Frequency of administration The drug depends on the half-life. It is necessary that the concentration of the drug in the blood does not decrease below the minimum inhibitory level, since during these intervals the growth and reproduction of bacteria will resume. Conditions are created for the development of resistant strains. So benzylpenicillin sodium salt should be administered 6-8 times a day.

7. The course of treatment for acute infection is 5-7 days. The effectiveness of prescribed antimicrobial therapy is determined on the 3rd day. If there is no positive dynamics of clinical signs of the disease after 72 hours, it is necessary to change the drug. If therapy is effective for an acute infection, but there is no full effect by the 7th day, then treatment can be continued with the same drug for up to 10 days. The course of treatment for chronic infection can be 14 days.

8. Combined antimicrobial therapy is prescribed:

1. for severe infections (peritonitis, sepsis, osteomyelitis, endocarditis, severe gynecological infections);

2. with a mixed flora (two or more pathogens are sown);

3. for diseases caused by a pathogen that quickly develops resistance to antimicrobial agents (tuberculosis, leprosy).

When choosing an AB for combination therapy, the following circumstances must be taken into account:

1. Synergism is observed when combining 2 drugs with the same type of action: bactericidal with bactericidal, bacteriostatic with bacteriostatic. When combining drugs with different types of action (bactericide with bacteriostatic), synergism is not observed, since bactericides act on “young” dividing forms, and bacteriostatics stop the growth and reproduction of microorganisms.

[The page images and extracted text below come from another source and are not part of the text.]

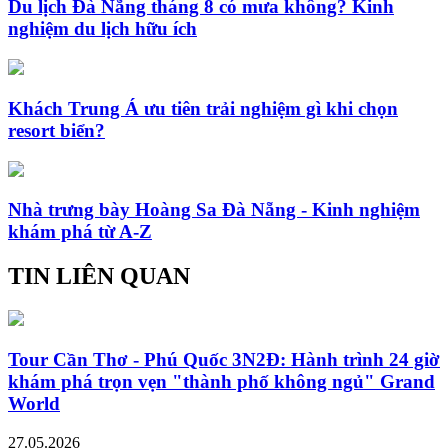
Du lịch Đà Nẵng tháng 8 có mưa không? Kinh
nghiệm du lịch hữu ích
Khách Trung Á ưu tiên trải nghiệm gì khi chọn
resort biển?
Nhà trưng bày Hoàng Sa Đà Nẵng - Kinh nghiệm
khám phá từ A-Z
TIN LIÊN QUAN
Tour Cần Thơ - Phú Quốc 3N2Đ: Hành trình 24 giờ
khám phá trọn vẹn "thành phố không ngủ" Grand
World
27.05.2026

2. It is irrational to combine 2 drugs with unidirectional side effects. For example, two nephrotoxic drugs - aminoglycosides with sulfonamides, two hepatotoxic drugs - tetracyclines with rifampicin; chloramphenicol and sulfonamides that inhibit hematopoiesis

3. When choosing drugs for combination therapy, it is necessary that the spectrum of antimicrobial action expands, that is, one drug acts on gram (+) flora, and the other predominantly on gram (-). Thus, combinations of a broad-spectrum drug with a drug active against anaerobes (for example, cefuroxime + metronidazole).

9. It is necessary to rationally combine antimicrobial drugs with drugs from other pharmacotherapeutic groups. At the same time, rational combinations are those in which drugs can prevent or correct the adverse effects of antibiotics. Thus, the administration of vitamin B6 prevents the development of neuropathy caused by GINK-isoniazid derivatives; folic acid – development of B12-folate deficiency anemia caused by biseptol; probiotics prevent the development of dysbiosis with broad-spectrum antibiotics. Combinations of 2 drugs with unidirectional side effects are irrational. For example, when aminoglycosides are combined with loop diuretics (furosemide, uregit), the risk of oto- and nephrotoxicity increases sharply.

Combinations of ABs with drugs with immunostimulating effects in cases of decreased immunity are rational.